The structures used as templates to provide 3D models of predicted proteins from T. cruzi were obtained from the Protein Data Bank (PDB) (44,700 sequences from ftp://ftp.wwpdb.org/pub/pdb/derived_data/ of December, 2006). These models were constructed by comparative modelling method using the workflow MHOLline, as described in the Methods.

High-Throughput Comparative Modelling

To construct 3D structural models of the predicted proteins from the T. cruzi genome we used the MHOLline software http://www.mholline.lncc.br, a biological workflow that combines a specific set of programs for automated protein structure prediction, detection of transmembrane regions, and EC number association. It extracts distinct and valuable structural information about protein sequences even in large-scale genome annotation projects

MHOLline uses the HMMTOP program to identify transmembrane regions. The BLAST algorithm is used for template structure identification by performing searches against the Protein Data Bank [41]. Refinements in the template search - a key step for the model construction - were implemented with the development of a program called BATS (Blast Automatic Targeting for Structures). BATS identifies the sequences where comparative modelling techniques can be applied, by choosing template sequences from the BLAST output file using their scores, expectation values, identity and sequence similarity as criteria. It also consider the number of gaps and the alignment coverage.

BATS also selects the best template for 3D model construction and generates the files for the automated alignment used by the Modeller program [42]. The generated models are evaluated by stereochemical quality using the Procheck program [43]. In summary, for each submitted sequence, MHOLline generates and aggregates structural information, returns a 3D model, a Ramachandran plot and comments about structure quality and enzymatic function.

Sequence Filtering and Generation of Distinct Quality Protein Models

To exclude possibly redundant and very similar sequences, an all-against-all BLAST analysis was performed in the dataset composed of all T. cruzi translated CDS, using the BLOSUM62 matrix and an e-value ≤ 10e-5 as cutoff. The result was automatically filtered by identity (≤ 95%) using the BioParser tool [29]. This non redundant dataset of T. cruzi was submitted to the MHOLline workflow to construct the 3D protein models.
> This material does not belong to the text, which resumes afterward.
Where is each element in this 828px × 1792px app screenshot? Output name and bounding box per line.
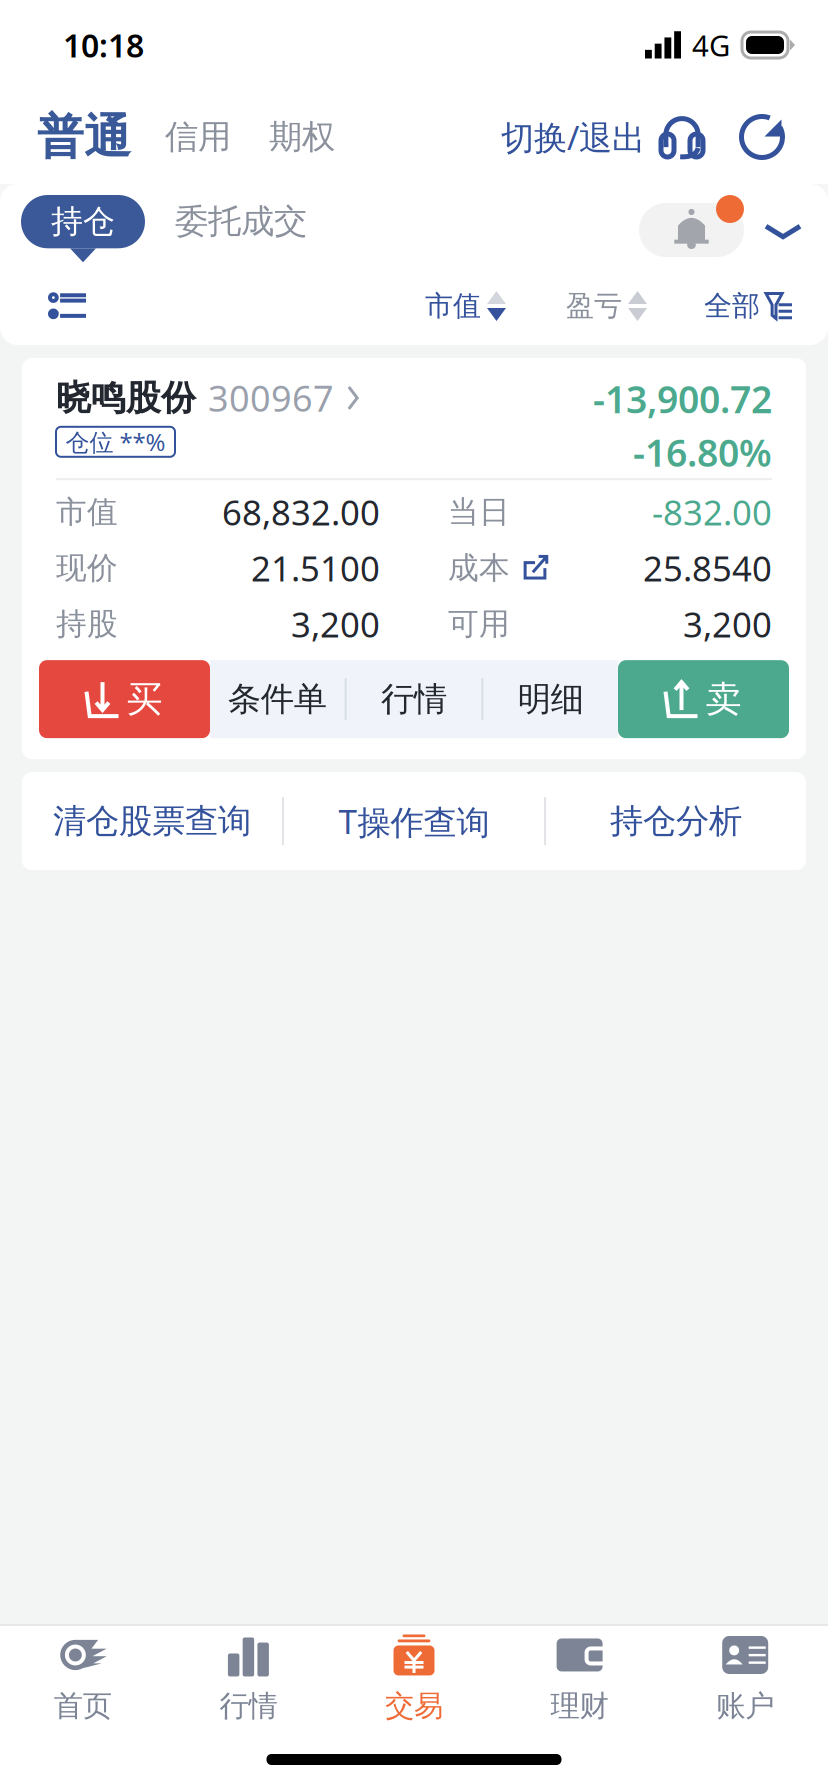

Sequences were locally aligned by MHOLline (using BLASTP) with protein sequences from PDB using an e-value ≤ 10e-5. The MHOLline program filtered the new set of aligned sequences with the BATS program and the Filters tool, and it constructed the protein structure models using the Modeller program. Table 6 displays the criteria used for the classification of the obtained models.

Table 6 Classification according to the quality of the models built based on BLAST sequence identity and BATS coverage of the template in relation to the target.

Trypanosoma cruzi Protein Function Inference

AnEnΠ uses the similarity score of BLASTP pairwise comparisons between all proteins included in a previously determined group to assign these proteins to separate clusters for each enzymatic function (EC numbers). Enzymes inside a cluster are considered homologous, while enzymes in different clusters (of the same group/function) are considered analogous.

With the purpose of annotation and identification, users can perform similarity searches by BLASTP. In this case, the database is composed of the sequences belonging to each cluster. In this study, AnEnΠ was used for the identification of predicted proteins of Trypanosoma cruzi using different e-values as cutoff (10e-20, 10e-40 and 10e-80).